I agree with Vighnesh. The issue is caused because the function apps running inside the container are using machine name as host ID, which is unique for each pod. We are not looking for unique ID per pod here, but an ID that's common across all pod instances for the same function app image, but distinct from the ID used by pods belonging to a different function app image.
I am inclined to use hash generated from container image path (sans the tag name). This ensures that if container code is upgraded to point to new tag of the same container image, the newly created pods continue from the same checkpoint where previous pods had left. This is as not as critical for timer-trigger as it might be for triggers for tabular event sources.

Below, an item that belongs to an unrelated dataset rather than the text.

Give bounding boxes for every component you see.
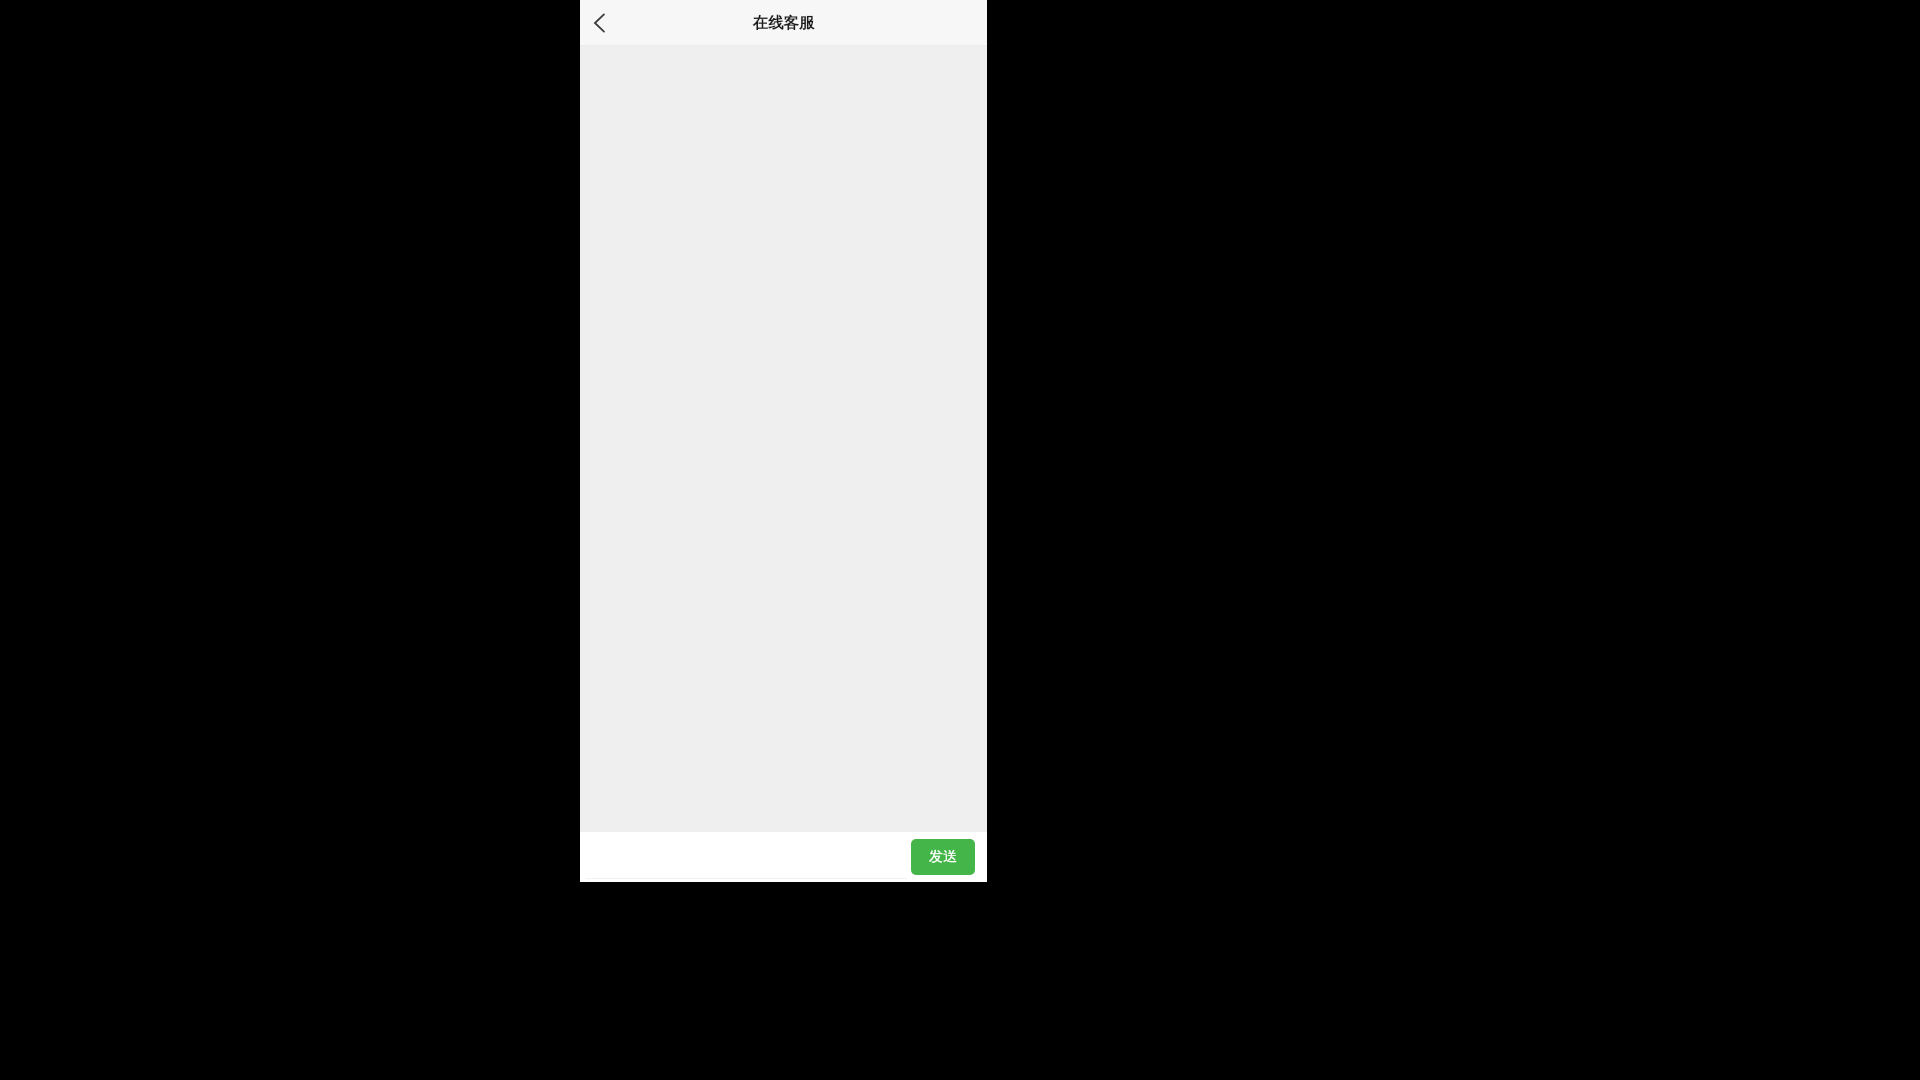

It should probably also work if we use assembly name containing the functions as host ID as being done in DefaultHostIdProvider.
Feel free to add comment if you see any issues with using assembly name, or know of a better method for host ID computation.
I have incorporated @v-shenoy's workaround of setting the hostId environment variable and have confirmed that it unblocks my scenario (in our case we deploy one function per namespace and the namespace names are consistent across clusters). Looking forward to your permanent solution!
A permanent solution that requires change in host ID generation logic, will also be a change with potential for trigger misses. There will be users who are having just a single container up and running. If we change the host ID generation logic and user updates their function host version, their next app revision will start from a clean state instead of continuing from the previous state.
On second thought, every new container should already be getting assigned a separate host name which does not get maintained between deployments. So we will not be breaking an existing working functionality in that sense.
Maybe it would be useful to just document the host ID behavior publicly and let service devs pick a value they know will be consistent for their applications?
Hi @esimkowitz, I am personally leaning towards just having a proper documentation in place. I did not find an environment variable inside running function app container that meets the requirement to be used as host ID. We thought of using 'container image path' but I don't think that information is available to be inserted automatically while composing Dockerfile, building the docker image or running the container. It will only need to be passed by user at some point, which is no less manual than setting hostid
environment variable.
We also thought of having a logic in functions host similar to DefaultHostIdProvider but @v-shenoy pointed out that it won't work for non-.NET function apps.
@divyagandhisethi
Tagging @fabiocav for his input
So are we supposed to set hostid
to something static when running in Kubernetes?
If I have a Deployment
containing a function app and it is scaled (by Keda, or manually) to 2 instances, should the hostid
be the same for both replicas of the application?
I've tried doing this and it seems to work fine, but it's really unclear from the documentation and the thread above. I'll note that when doing this, there will be one host
file created in blob storage, and the metadata on that file will contain a FunctionInstance
property, which I suppose is doubly confusing since there's two instances/replicas using this hostid
. I did notice that if you scale the application to 0
and then back up again, the FunctionInstance
metadata will be updated to reflect some new instance.
I'm not sure if this is an indicator of the fact that it's the wrong thing to be doing. Can anyone clarify the proper thing to do?